======== Available data ========
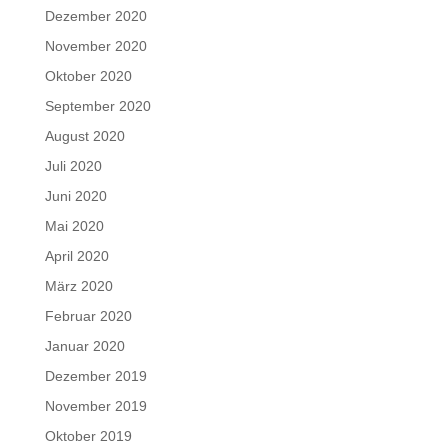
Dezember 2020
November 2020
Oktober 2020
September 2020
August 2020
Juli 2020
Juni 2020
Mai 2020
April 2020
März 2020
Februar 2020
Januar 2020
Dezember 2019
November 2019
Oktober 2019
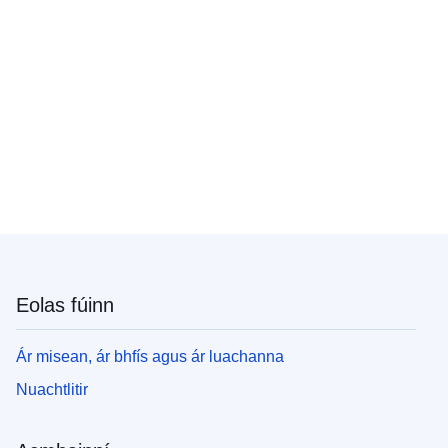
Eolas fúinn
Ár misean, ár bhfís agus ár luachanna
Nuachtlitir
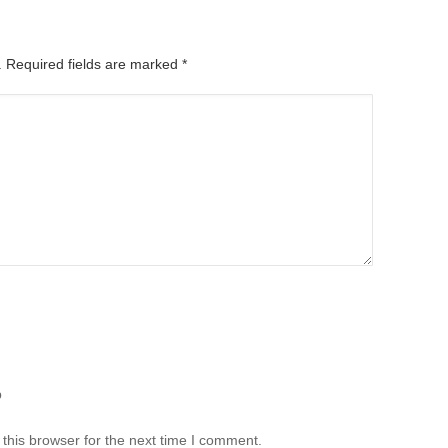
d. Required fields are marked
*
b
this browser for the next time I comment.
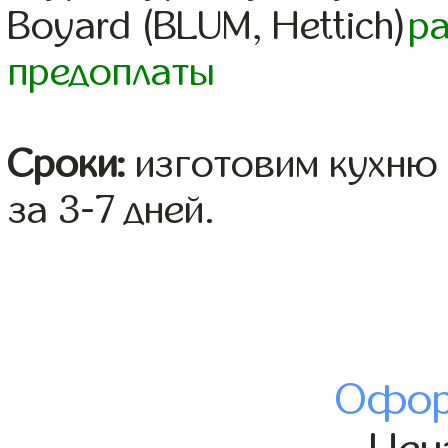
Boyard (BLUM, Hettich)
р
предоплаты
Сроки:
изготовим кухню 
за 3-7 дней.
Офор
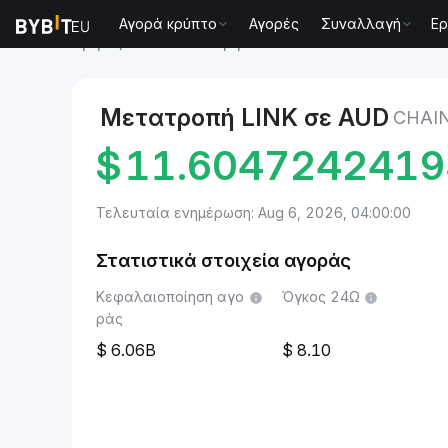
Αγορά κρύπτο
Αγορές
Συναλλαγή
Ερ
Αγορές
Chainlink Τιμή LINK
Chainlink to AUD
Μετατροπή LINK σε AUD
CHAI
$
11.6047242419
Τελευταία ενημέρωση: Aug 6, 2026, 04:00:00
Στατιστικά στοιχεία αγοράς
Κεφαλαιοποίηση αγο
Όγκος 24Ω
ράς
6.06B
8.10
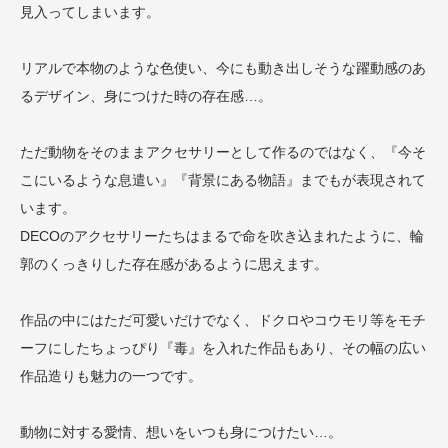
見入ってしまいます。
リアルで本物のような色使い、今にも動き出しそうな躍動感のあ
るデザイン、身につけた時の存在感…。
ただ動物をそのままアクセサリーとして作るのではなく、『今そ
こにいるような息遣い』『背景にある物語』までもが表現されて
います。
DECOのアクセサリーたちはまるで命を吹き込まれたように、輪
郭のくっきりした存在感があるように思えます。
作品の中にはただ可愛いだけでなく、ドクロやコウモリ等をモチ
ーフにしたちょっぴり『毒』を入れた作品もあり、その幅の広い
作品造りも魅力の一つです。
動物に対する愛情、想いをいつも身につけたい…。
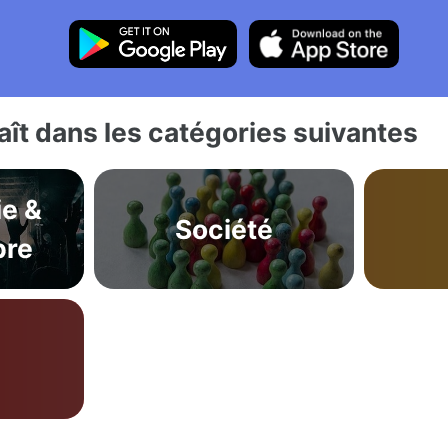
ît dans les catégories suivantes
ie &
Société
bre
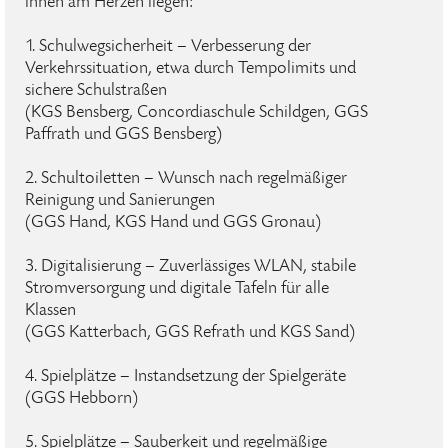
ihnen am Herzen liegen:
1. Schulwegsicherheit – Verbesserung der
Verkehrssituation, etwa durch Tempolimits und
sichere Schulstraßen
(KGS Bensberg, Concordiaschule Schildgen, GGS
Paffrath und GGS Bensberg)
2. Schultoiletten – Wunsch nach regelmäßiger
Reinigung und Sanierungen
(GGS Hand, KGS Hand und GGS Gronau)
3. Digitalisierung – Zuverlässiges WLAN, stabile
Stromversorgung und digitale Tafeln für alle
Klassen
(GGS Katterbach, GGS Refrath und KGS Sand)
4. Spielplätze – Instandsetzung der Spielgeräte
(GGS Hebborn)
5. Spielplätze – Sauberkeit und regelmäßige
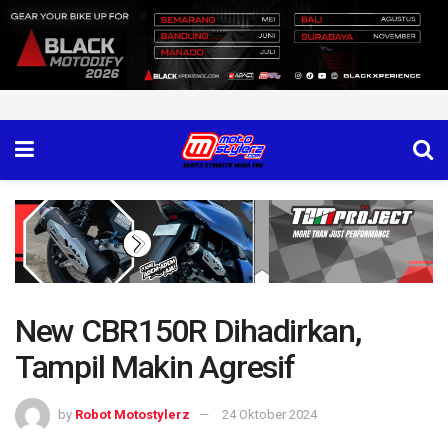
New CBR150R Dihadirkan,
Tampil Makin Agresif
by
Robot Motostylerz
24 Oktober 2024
========
#### [Task brief]
The word "Chainlink" appears in some of the lines above. Copy those lines.

#### [Answer to this task]
Chainlink Τιμή LINK
Chainlink to AUD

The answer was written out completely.